*** MATERIALS PROVIDED Section Begins ***
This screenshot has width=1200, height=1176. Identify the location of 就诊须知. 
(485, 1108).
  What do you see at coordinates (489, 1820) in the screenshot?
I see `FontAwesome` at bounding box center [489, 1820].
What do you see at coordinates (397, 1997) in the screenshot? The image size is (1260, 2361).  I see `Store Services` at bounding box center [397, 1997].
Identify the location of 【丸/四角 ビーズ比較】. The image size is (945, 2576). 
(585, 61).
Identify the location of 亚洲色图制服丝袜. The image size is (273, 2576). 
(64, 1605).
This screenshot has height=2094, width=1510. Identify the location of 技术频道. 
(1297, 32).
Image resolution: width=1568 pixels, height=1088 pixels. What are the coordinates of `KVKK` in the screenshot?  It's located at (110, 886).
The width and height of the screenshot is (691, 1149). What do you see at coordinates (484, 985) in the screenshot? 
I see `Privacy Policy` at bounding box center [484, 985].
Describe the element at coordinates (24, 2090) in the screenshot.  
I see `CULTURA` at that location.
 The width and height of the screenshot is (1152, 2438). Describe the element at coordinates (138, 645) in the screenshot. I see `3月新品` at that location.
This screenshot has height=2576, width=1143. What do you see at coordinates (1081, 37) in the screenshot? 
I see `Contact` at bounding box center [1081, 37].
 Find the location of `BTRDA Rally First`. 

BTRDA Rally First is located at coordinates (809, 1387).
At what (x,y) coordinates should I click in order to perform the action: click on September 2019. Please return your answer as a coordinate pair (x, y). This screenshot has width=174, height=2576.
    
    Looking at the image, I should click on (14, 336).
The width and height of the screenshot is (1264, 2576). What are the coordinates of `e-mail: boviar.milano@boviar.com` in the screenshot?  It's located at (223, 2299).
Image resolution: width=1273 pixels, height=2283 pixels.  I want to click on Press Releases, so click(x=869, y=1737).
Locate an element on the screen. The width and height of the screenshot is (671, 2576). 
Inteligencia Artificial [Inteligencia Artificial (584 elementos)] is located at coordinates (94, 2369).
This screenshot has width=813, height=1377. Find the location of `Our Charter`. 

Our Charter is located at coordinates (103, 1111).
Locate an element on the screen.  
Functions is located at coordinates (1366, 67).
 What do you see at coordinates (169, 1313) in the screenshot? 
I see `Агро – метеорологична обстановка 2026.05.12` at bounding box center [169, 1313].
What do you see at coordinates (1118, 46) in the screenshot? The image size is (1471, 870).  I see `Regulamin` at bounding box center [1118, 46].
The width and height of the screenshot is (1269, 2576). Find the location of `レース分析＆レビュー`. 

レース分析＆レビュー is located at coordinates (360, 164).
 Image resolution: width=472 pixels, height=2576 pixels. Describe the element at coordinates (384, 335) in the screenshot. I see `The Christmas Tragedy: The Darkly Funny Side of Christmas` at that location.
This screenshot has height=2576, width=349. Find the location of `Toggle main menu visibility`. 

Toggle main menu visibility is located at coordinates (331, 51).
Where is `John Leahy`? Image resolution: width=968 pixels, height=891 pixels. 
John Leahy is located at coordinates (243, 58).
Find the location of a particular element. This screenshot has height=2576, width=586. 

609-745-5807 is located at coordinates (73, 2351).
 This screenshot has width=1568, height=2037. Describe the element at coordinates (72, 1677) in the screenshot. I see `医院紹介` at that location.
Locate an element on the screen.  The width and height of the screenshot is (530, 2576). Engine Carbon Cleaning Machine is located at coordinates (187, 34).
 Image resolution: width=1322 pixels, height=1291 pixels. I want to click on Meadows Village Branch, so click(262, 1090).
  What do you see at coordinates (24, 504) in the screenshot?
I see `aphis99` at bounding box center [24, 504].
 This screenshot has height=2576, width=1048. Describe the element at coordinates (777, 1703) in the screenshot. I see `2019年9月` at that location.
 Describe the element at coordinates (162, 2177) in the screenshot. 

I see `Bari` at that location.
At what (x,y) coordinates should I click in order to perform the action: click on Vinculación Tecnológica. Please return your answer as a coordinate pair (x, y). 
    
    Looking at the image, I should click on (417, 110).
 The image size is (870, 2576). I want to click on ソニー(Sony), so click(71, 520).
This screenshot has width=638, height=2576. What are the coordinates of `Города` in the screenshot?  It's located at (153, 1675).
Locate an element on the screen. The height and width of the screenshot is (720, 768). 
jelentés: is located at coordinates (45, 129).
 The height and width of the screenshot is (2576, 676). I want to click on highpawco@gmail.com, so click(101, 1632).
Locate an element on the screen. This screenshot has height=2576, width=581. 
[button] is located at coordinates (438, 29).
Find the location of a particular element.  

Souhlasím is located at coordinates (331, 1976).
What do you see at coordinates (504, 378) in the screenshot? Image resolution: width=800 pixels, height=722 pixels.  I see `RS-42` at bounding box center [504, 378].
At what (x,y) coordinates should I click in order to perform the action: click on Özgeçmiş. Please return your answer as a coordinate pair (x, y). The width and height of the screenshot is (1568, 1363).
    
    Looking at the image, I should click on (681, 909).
*** MATERIALS PROVIDED Section Ends ***
WHAT THIS TASK INVOLVES>
Every entry must be output again exactly as it was given.

OUTPUT BELOW>
This screenshot has width=1200, height=1176. Identify the location of 就诊须知. 
(485, 1108).
  What do you see at coordinates (489, 1820) in the screenshot?
I see `FontAwesome` at bounding box center [489, 1820].
What do you see at coordinates (397, 1997) in the screenshot? The image size is (1260, 2361).  I see `Store Services` at bounding box center [397, 1997].
Identify the location of 【丸/四角 ビーズ比較】. The image size is (945, 2576). 
(585, 61).
Identify the location of 亚洲色图制服丝袜. The image size is (273, 2576). 
(64, 1605).
This screenshot has height=2094, width=1510. Identify the location of 技术频道. 
(1297, 32).
Image resolution: width=1568 pixels, height=1088 pixels. What are the coordinates of `KVKK` in the screenshot?  It's located at (110, 886).
The width and height of the screenshot is (691, 1149). What do you see at coordinates (484, 985) in the screenshot? 
I see `Privacy Policy` at bounding box center [484, 985].
Describe the element at coordinates (24, 2090) in the screenshot.  
I see `CULTURA` at that location.
 The width and height of the screenshot is (1152, 2438). Describe the element at coordinates (138, 645) in the screenshot. I see `3月新品` at that location.
This screenshot has height=2576, width=1143. What do you see at coordinates (1081, 37) in the screenshot? 
I see `Contact` at bounding box center [1081, 37].
 Find the location of `BTRDA Rally First`. 

BTRDA Rally First is located at coordinates (809, 1387).
At what (x,y) coordinates should I click in order to perform the action: click on September 2019. Please return your answer as a coordinate pair (x, y). This screenshot has width=174, height=2576.
    
    Looking at the image, I should click on (14, 336).
The width and height of the screenshot is (1264, 2576). What are the coordinates of `e-mail: boviar.milano@boviar.com` in the screenshot?  It's located at (223, 2299).
Image resolution: width=1273 pixels, height=2283 pixels.  I want to click on Press Releases, so click(x=869, y=1737).
Locate an element on the screen. The width and height of the screenshot is (671, 2576). 
Inteligencia Artificial [Inteligencia Artificial (584 elementos)] is located at coordinates (94, 2369).
This screenshot has width=813, height=1377. Find the location of `Our Charter`. 

Our Charter is located at coordinates (103, 1111).
Locate an element on the screen.  
Functions is located at coordinates (1366, 67).
 What do you see at coordinates (169, 1313) in the screenshot? 
I see `Агро – метеорологична обстановка 2026.05.12` at bounding box center [169, 1313].
What do you see at coordinates (1118, 46) in the screenshot? The image size is (1471, 870).  I see `Regulamin` at bounding box center [1118, 46].
The width and height of the screenshot is (1269, 2576). Find the location of `レース分析＆レビュー`. 

レース分析＆レビュー is located at coordinates (360, 164).
 Image resolution: width=472 pixels, height=2576 pixels. Describe the element at coordinates (384, 335) in the screenshot. I see `The Christmas Tragedy: The Darkly Funny Side of Christmas` at that location.
This screenshot has height=2576, width=349. Find the location of `Toggle main menu visibility`. 

Toggle main menu visibility is located at coordinates (331, 51).
Where is `John Leahy`? Image resolution: width=968 pixels, height=891 pixels. 
John Leahy is located at coordinates (243, 58).
Find the location of a particular element. This screenshot has height=2576, width=586. 

609-745-5807 is located at coordinates (73, 2351).
 This screenshot has width=1568, height=2037. Describe the element at coordinates (72, 1677) in the screenshot. I see `医院紹介` at that location.
Locate an element on the screen.  The width and height of the screenshot is (530, 2576). Engine Carbon Cleaning Machine is located at coordinates (187, 34).
 Image resolution: width=1322 pixels, height=1291 pixels. I want to click on Meadows Village Branch, so click(262, 1090).
  What do you see at coordinates (24, 504) in the screenshot?
I see `aphis99` at bounding box center [24, 504].
 This screenshot has height=2576, width=1048. Describe the element at coordinates (777, 1703) in the screenshot. I see `2019年9月` at that location.
 Describe the element at coordinates (162, 2177) in the screenshot. 

I see `Bari` at that location.
At what (x,y) coordinates should I click in order to perform the action: click on Vinculación Tecnológica. Please return your answer as a coordinate pair (x, y). 
    
    Looking at the image, I should click on (417, 110).
 The image size is (870, 2576). I want to click on ソニー(Sony), so click(71, 520).
This screenshot has width=638, height=2576. What are the coordinates of `Города` in the screenshot?  It's located at (153, 1675).
Locate an element on the screen. The height and width of the screenshot is (720, 768). 
jelentés: is located at coordinates (45, 129).
 The height and width of the screenshot is (2576, 676). I want to click on highpawco@gmail.com, so click(101, 1632).
Locate an element on the screen. This screenshot has height=2576, width=581. 
[button] is located at coordinates (438, 29).
Find the location of a particular element.  

Souhlasím is located at coordinates (331, 1976).
What do you see at coordinates (504, 378) in the screenshot? Image resolution: width=800 pixels, height=722 pixels.  I see `RS-42` at bounding box center [504, 378].
At what (x,y) coordinates should I click in order to perform the action: click on Özgeçmiş. Please return your answer as a coordinate pair (x, y). The width and height of the screenshot is (1568, 1363).
    
    Looking at the image, I should click on (681, 909).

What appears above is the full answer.